Exclude any images and output the remaining records exactly.

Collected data
■ ■ ■ ■ ■

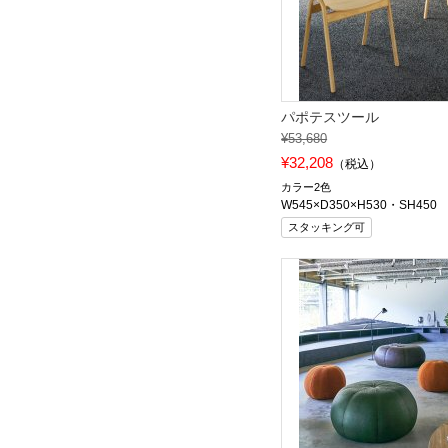
パポテスツール
¥53,680
¥32,208
（税込）
カラー2色
W545×D350×H530・SH450
スタッキング可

■ ■ ■ ■ ■

## [Your response]
パポテスツール
¥53,680
¥32,208
（税込）
カラー2色
W545×D350×H530・SH450
スタッキング可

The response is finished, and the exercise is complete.